You can run this article spider by navigating to the wikiSpider/wikiSpider directory and running:

$ scrapy runspider article.py

The default Scrapy output is fairly verbose. Along with debugging information, this should print out lines like the following:

2018-01-21 23:28:57 [scrapy.core.engine] DEBUG: Crawled (200)
<GET https://en.wikipedia.org/robots.txt> (referer: None)
2018-01-21 23:28:57 [scrapy.downloadermiddlewares.redirect]
DEBUG: Redirecting (301) to <GET https://en.wikipedia.org/wiki/
Python_%28programming_language%29> from <GET http://en.wikipedia.org/
wiki/Python_%28programming_language%29>
2018-01-21 23:28:57 [scrapy.core.engine] DEBUG: Crawled (200)
<GET https://en.wikipedia.org/wiki/Functional_programming>
(referer: None)
URL is: https://en.wikipedia.org/wiki/Functional_programming
Title is: Functional programming
2018-01-21 23:28:57 [scrapy.core.engine] DEBUG: Crawled (200)
<GET https://en.wikipedia.org/wiki/Monty_Python> (referer: None)
URL is: https://en.wikipedia.org/wiki/Monty_Python
Title is: Monty Python

The scraper goes to the three pages listed as the urls, gathers information, and then terminates.

Spidering with Rules

The spider in the previous section isn’t much of a crawler, confined to scraping only the list of URLs it’s provided. It has no ability to seek new pages on its own. To turn it into a fully fledged crawler, you need to use the CrawlSpider class provided by Scrapy.

Code Organization Within the GitHub Repository

Unfortunately, the Scrapy framework cannot be easily run from within a Jupyter notebook, making a linear progression of code difficult to capture. For the purpose of presenting all code samples in the text, the scraper from the previous section is stored in the article.py file, while the following example, creating a Scrapy spider that traverses many pages, is stored in articles.py (note the use of the plural).

Later examples will also be stored in separate files, with new filenames given in each section. Make sure you are using the correct filename when running these examples.

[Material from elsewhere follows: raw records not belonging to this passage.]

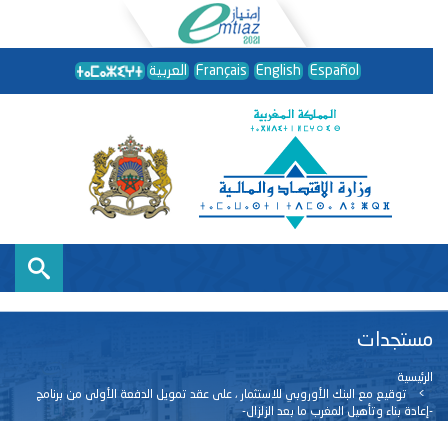
Español
English
Français
العربية
مستجدات
الرئيسية
توقيع مع البنك الأوروبي للاستثمار ، على عقد تمويل الدفعة الأولى من برنامج
-إعادة بناء وتأهيل المغرب ما بعد الزلزال-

This class can be found in articles.py in the Github repository:
from scrapy.contrib.linkextractors import LinkExtractor
from scrapy.contrib.spiders import CrawlSpider, Rule

class ArticleSpider(CrawlSpider):
    name = 'articles'
    allowed_domains = ['wikipedia.org']
    start_urls = ['https://en.wikipedia.org/wiki/'
​    ​    'Benevolent_dictator_for_life']
    rules = [Rule(LinkExtractor(allow=r'.*'), callback='parse_items',
​    ​    follow=True)]

    def parse_items(self, response):
        url = response.url
        title = response.css('h1::text').extract_first()
        text = response.xpath('//div[@id="mw-content-text"]//text()'
​    ​    ​    ).extract()
        lastUpdated = response.css('li#footer-info-lastmod::text'
​    ​    ​    ).extract_first()
        lastUpdated = lastUpdated.replace(
​    ​    ​    'This page was last edited on ', '')
        print('URL is: {}'.format(url))
        print('title is: {} '.format(title))
        print('text is: {}'.format(text))
        print('Last updated: {}'.format(lastUpdated))

This new ArticleSpider extends the CrawlSpider class. Rather than providing a start_requests function, it provides a list of start_urls and allowed_domains. This tells the spider where to start crawling from and whether it should follow or ignore a link based on the domain.

A list of rules is also provided. This provides further instructions on which links to follow or ignore (in this case, you are allowing all URLs with the regular expression .*).

In addition to extracting the title and URL on each page, a couple of new items have been added. The text content of each page is extracted using an XPath selector. XPath is often used when retrieving text content including text in child tags (for example, an <a> tag inside a block of text). If you use the CSS selector to do this, all text within child tags will be ignored.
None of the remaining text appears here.